Hence, SMMs have largely restrained from using them. As
we move towards shorter product life cycles and customized
products, the future of manufacturing in the US will depend
upon the SMMs’ ability to remain cost competitive. High
labor costs makes it difficult for SMM to remain cost competitive in high wage markets. However, setting up purely
robotic cells is not a viable option for most SMM.
Recently several advances have been made in industrial
robots that make them safer for humans [1], [2], [3] and
hence presenting an opportunity for creating hybrid work
cells where humans and robots can collaborate in close
physical proximities [4], [5], [6]. The underlying idea behind
such cells is to decompose assembly operations into tasks
such that humans and robots can collaborate by performing
tasks that are especially suitable for them. Several new
low cost robots have been introduced in the market over
the last three years, making them cost effective in many
manufacturing applications where utilization may not be very
high. This makes the idea of hybrid cells economically viable
in small volume production.
In this paper, we present an approach to address perception
failures during bin-picking tasks. The bin-picking operation
involves identifying, locating, and picking a desired part
from a container of randomly scattered parts. Usually, this
operation is followed by either a kitting operation or an
assembly operation. Many research groups have addressed
the problem of enabling robots, guided by machine-vision
and other sensor modalities, to carry out bin-picking tasks
[7], [8], [9]. The problem is very challenging and still not
fully solved due to severe conditions commonly found in
factory environments [10], [11]. In particular, unstructured
bins present diverse scenarios affording varying degrees of
part recognition accuracies: 1) Parts may assume widely
different postures, 2) parts may overlap with other parts,
and 3) parts may be either partially or completely occluded.
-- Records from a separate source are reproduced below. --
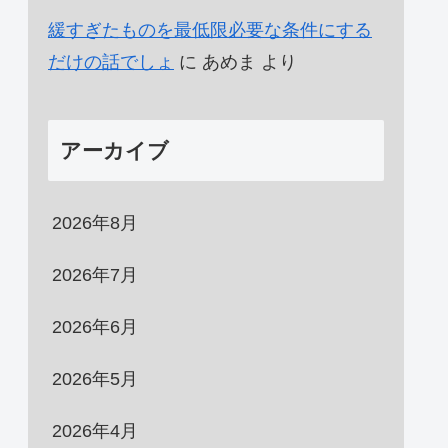
緩すぎたものを最低限必要な条件にする
だけの話でしょ
に
あめま
より
アーカイブ
2026年8月
2026年7月
2026年6月
2026年5月
2026年4月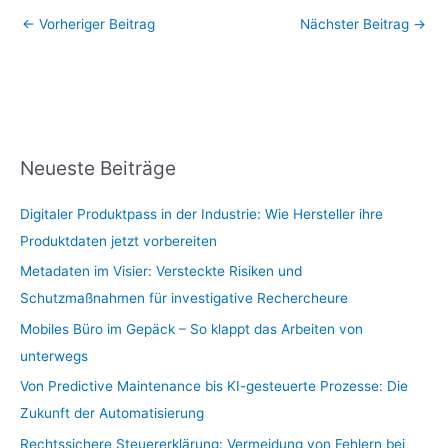
←
Vorheriger Beitrag
Nächster Beitrag
→
Neueste Beiträge
Digitaler Produktpass in der Industrie: Wie Hersteller ihre
Produktdaten jetzt vorbereiten
Metadaten im Visier: Versteckte Risiken und
Schutzmaßnahmen für investigative Rechercheure
Mobiles Büro im Gepäck – So klappt das Arbeiten von
unterwegs
Von Predictive Maintenance bis KI-gesteuerte Prozesse: Die
Zukunft der Automatisierung
Rechtssichere Steuererklärung: Vermeidung von Fehlern bei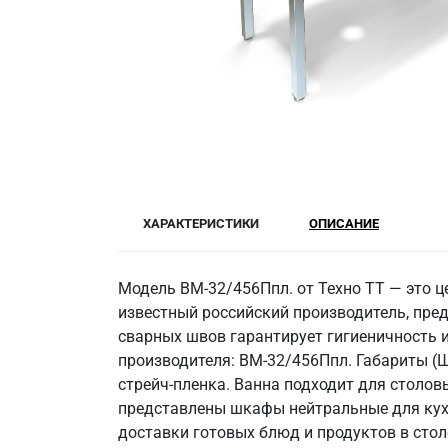
ХАРАКТЕРИСТИКИ
ОПИСАНИЕ
Модель ВМ-32/456Ппл. от Техно ТТ — это ц
известный российский производитель, пред
сварных швов гарантирует гигиеничность и
производителя: ВМ-32/456Ппл. Габариты (Ш
стрейч-пленка. Ванна подходит для столов
представлены шкафы нейтральные для кухн
доставки готовых блюд и продуктов в стол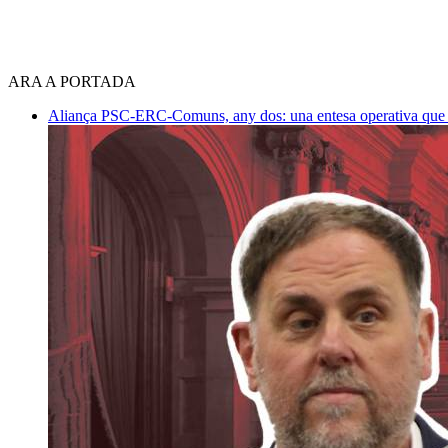
ARA A PORTADA
Aliança PSC-ERC-Comuns, any dos: una entesa operativa que mi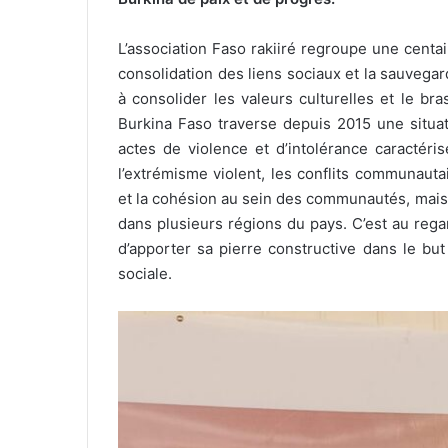
L’association Faso rakiiré regroupe une cent
consolidation des liens sociaux et la sauvegar
à consolider les valeurs culturelles et le b
Burkina Faso traverse depuis 2015 une situat
actes de violence et d’intolérance caractéri
l’extrémisme violent, les conflits communauta
et la cohésion au sein des communautés, mais
dans plusieurs régions du pays. C’est au regar
d’apporter sa pierre constructive dans le bu
sociale.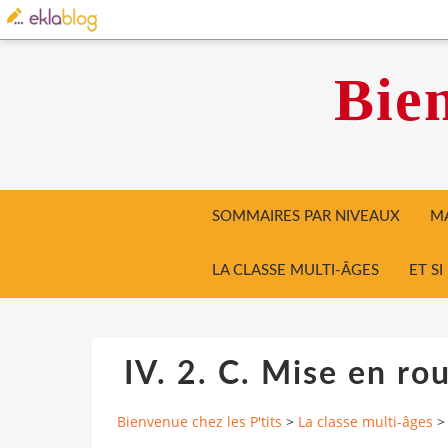
Bien
SOMMAIRES PAR NIVEAUX
MA
LA CLASSE MULTI-ÂGES
ET S
IV. 2. C. Mise en ro
Bienvenue chez les P'tits
>
La classe multi-âges
>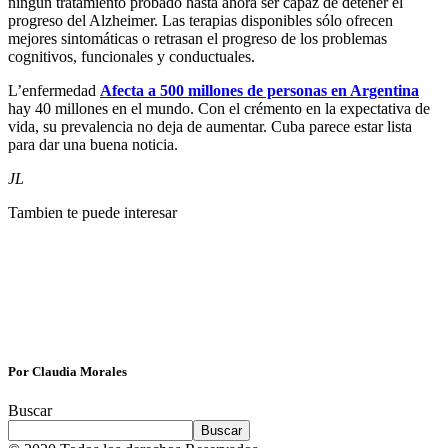
ningún tratamiento probado hasta ahora ser capaz de detener el
progreso del Alzheimer. Las terapias disponibles sólo ofrecen
mejores sintomáticas o retrasan el progreso de los problemas
cognitivos, funcionales y conductuales.
L’enfermedad
Afecta a 500 millones de personas en Argentina
hay 40 millones en el mundo. Con el crémento en la expectativa de
vida, su prevalencia no deja de aumentar. Cuba parece estar lista
para dar una buena noticia.
JL
Tambien te puede interesar
Por Claudia Morales
Buscar
Buscar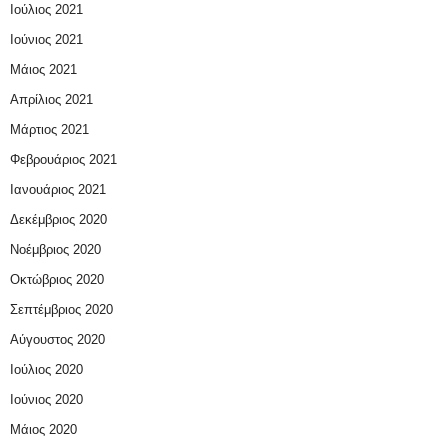
Ιούλιος 2021
Ιούνιος 2021
Μάιος 2021
Απρίλιος 2021
Μάρτιος 2021
Φεβρουάριος 2021
Ιανουάριος 2021
Δεκέμβριος 2020
Νοέμβριος 2020
Οκτώβριος 2020
Σεπτέμβριος 2020
Αύγουστος 2020
Ιούλιος 2020
Ιούνιος 2020
Μάιος 2020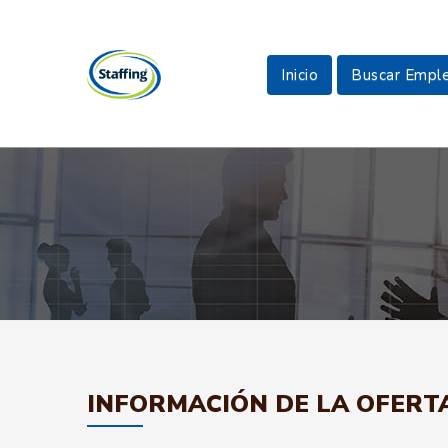
Inicio
Buscar Empl
INFORMACIÓN DE LA OFERT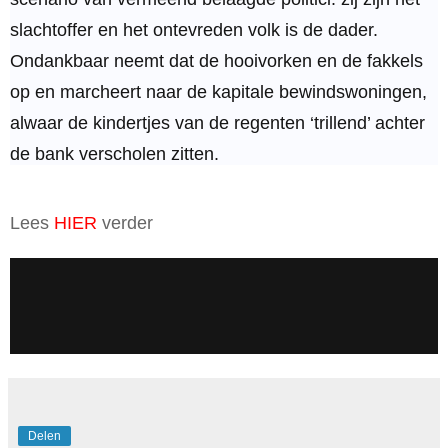
slachtoffer en het ontevreden volk is de dader.
Ondankbaar neemt dat de hooivorken en de fakkels
op en marcheert naar de kapitale bewindswoningen,
alwaar de kindertjes van de regenten ‘trillend’ achter
de bank verscholen zitten.
Lees
HIER
verder
Delen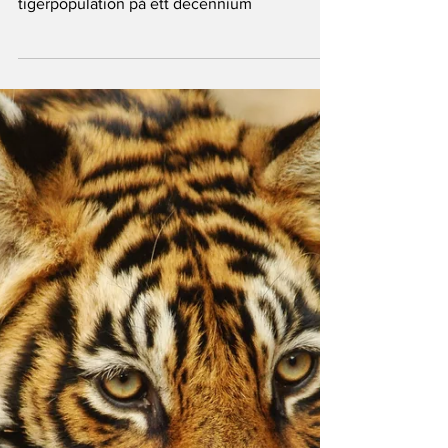
decennium
Goda nyheter: Indien har lyckats fördubbla sin
tigerpopulation på ett decennium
The problem is compounded due to factors like background
clutter, shadows, complex reflectance properties of parts
made of various materials, and poorly lit conditions.
Our approach to address this problem primarily exploits the fact that humans and robots share complementary
strengths in performing tasks. Whereas robots can repetitiously perform routine pick-and-place operations without
any fatigue, humans excel at their perception and prediction
capabilities in unstructured environments. They are able to
recognize and locate a part from a bin of miscellaneous
parts. Their sensory and mental-rehearsal capabilities enable
humans to respond to unexpected situations. Accordingly,
a deficit-compensation model can be designed as follows:
the robot performs bin-picking under normal conditions and
subsequently proceeds to assembly, while the human bails
the robot in critical situations by resolving any perception
problems encountered during bin-picking. Figure 1 shows
a schematic of the envisioned hybrid work cell for a kitting
operation consisting of four robots and two human operators.
In this paper, we restrict ourselves to only one robot in the
work cell and only one remotely located human operator.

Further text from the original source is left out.